| Task objective |
The copy must match the data below line for line and contain no images.

== Records for this exercise

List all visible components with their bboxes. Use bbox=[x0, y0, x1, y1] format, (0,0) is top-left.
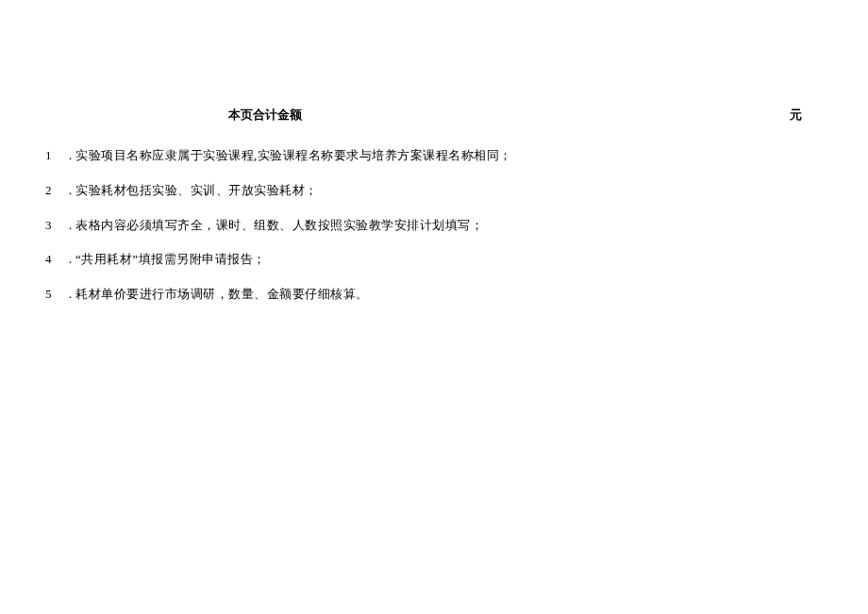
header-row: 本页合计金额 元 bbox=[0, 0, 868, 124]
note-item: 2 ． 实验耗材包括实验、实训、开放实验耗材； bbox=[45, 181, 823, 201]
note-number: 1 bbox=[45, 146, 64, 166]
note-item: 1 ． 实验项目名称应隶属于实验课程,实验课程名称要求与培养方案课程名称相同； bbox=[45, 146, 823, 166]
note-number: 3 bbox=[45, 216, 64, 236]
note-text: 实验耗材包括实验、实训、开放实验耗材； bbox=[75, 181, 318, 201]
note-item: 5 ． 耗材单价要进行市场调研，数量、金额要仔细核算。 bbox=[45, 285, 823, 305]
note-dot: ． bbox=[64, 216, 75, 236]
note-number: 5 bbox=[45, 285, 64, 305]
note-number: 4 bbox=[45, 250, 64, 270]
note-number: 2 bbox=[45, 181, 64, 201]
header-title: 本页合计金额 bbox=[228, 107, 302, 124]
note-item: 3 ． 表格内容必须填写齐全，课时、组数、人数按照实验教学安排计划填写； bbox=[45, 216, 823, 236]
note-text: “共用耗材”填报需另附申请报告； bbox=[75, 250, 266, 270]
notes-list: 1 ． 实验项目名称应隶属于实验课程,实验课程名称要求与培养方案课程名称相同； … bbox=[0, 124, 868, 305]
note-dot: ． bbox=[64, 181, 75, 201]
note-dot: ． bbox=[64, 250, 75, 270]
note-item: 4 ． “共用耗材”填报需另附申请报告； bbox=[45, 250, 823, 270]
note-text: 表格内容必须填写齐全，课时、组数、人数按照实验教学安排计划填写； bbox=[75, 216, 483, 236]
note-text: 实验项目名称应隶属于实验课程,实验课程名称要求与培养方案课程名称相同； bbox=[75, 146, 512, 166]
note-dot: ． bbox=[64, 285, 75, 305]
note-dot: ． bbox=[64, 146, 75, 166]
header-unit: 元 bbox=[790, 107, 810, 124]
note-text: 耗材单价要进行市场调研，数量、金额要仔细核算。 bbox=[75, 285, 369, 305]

====

| Reply to the exercise |
List all visible components with their bboxes. Use bbox=[x0, y0, x1, y1] format, (0,0) is top-left.
header-row: 本页合计金额 元 bbox=[0, 0, 868, 124]
note-item: 2 ． 实验耗材包括实验、实训、开放实验耗材； bbox=[45, 181, 823, 201]
note-number: 1 bbox=[45, 146, 64, 166]
note-item: 1 ． 实验项目名称应隶属于实验课程,实验课程名称要求与培养方案课程名称相同； bbox=[45, 146, 823, 166]
note-number: 3 bbox=[45, 216, 64, 236]
note-text: 实验耗材包括实验、实训、开放实验耗材； bbox=[75, 181, 318, 201]
note-item: 5 ． 耗材单价要进行市场调研，数量、金额要仔细核算。 bbox=[45, 285, 823, 305]
note-dot: ． bbox=[64, 216, 75, 236]
note-number: 5 bbox=[45, 285, 64, 305]
note-number: 4 bbox=[45, 250, 64, 270]
note-number: 2 bbox=[45, 181, 64, 201]
header-title: 本页合计金额 bbox=[228, 107, 302, 124]
note-item: 3 ． 表格内容必须填写齐全，课时、组数、人数按照实验教学安排计划填写； bbox=[45, 216, 823, 236]
note-text: “共用耗材”填报需另附申请报告； bbox=[75, 250, 266, 270]
notes-list: 1 ． 实验项目名称应隶属于实验课程,实验课程名称要求与培养方案课程名称相同； … bbox=[0, 124, 868, 305]
note-dot: ． bbox=[64, 181, 75, 201]
note-dot: ． bbox=[64, 250, 75, 270]
note-item: 4 ． “共用耗材”填报需另附申请报告； bbox=[45, 250, 823, 270]
note-text: 表格内容必须填写齐全，课时、组数、人数按照实验教学安排计划填写； bbox=[75, 216, 483, 236]
note-text: 实验项目名称应隶属于实验课程,实验课程名称要求与培养方案课程名称相同； bbox=[75, 146, 512, 166]
note-dot: ． bbox=[64, 285, 75, 305]
note-dot: ． bbox=[64, 146, 75, 166]
header-unit: 元 bbox=[790, 107, 810, 124]
note-text: 耗材单价要进行市场调研，数量、金额要仔细核算。 bbox=[75, 285, 369, 305]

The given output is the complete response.